= Fair procedure =

Common-law doctrine

Fair procedure is a common-law doctrine that arises from a line of groundbreaking decisions of the Supreme Court of California dating back to the 1880s. Certain types of private actors (especially professional associations, unions, hospitals, and insurance companies), due to their overwhelming economic power within certain fields, cannot arbitrarily expel members or employees or deny persons admission for no logical reason; they are obligated to provide a rudimentary form of procedural due process (in the form of notice and a hearing). It is contrasted against due process in that it applies to private actors, while due process normally applies only to state actors.

Damages for violating the right of fair procedure can be substantial. For example, the State Compensation Insurance Fund was found liable for $1,131,000 for arbitrarily denying a small medical clinic admission to its preferred provider network. But the right of fair procedure only applies where the conduct of the challenged private entity would destroy the plaintiff's right to practice a lawful trade or profession. Because it is possible (though slightly more difficult) to find gainful employment in the motion picture industry without being the holder of an Academy Award, the conduct of the guilds that determine eligibility for the Oscars is not subject to fair procedure.
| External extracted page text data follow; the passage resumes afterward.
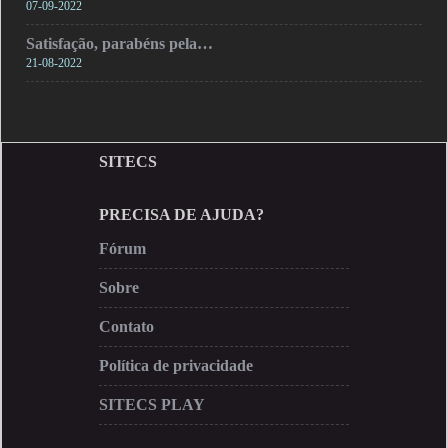
07-09-2022
Satisfação, parabéns pela…
21-08-2022
SITECS
PRECISA DE AJUDA?
Fórum
Sobre
Contato
Política de privacidade
SITECS PLAY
Another limitation, of course, is that although the right of fair procedure (if applicable) clearly requires something slightly less than procedural due process, it does not require the affected party to be afforded more rights than would be available under procedural due process. Thus, when the plaintiff's professional association had clearly given him the benefit of far more procedural protections than he would have been entitled to from any government entity, he had received the benefit of fair procedure and had no cause of action for the mildly adverse action that resulted.

In the US, the existence of a separate doctrine of fair procedure for private actors is necessary because due process generally controls only decisions taken by state actors. In contrast, the broader UK doctrine of natural justice applies to both public and private entities.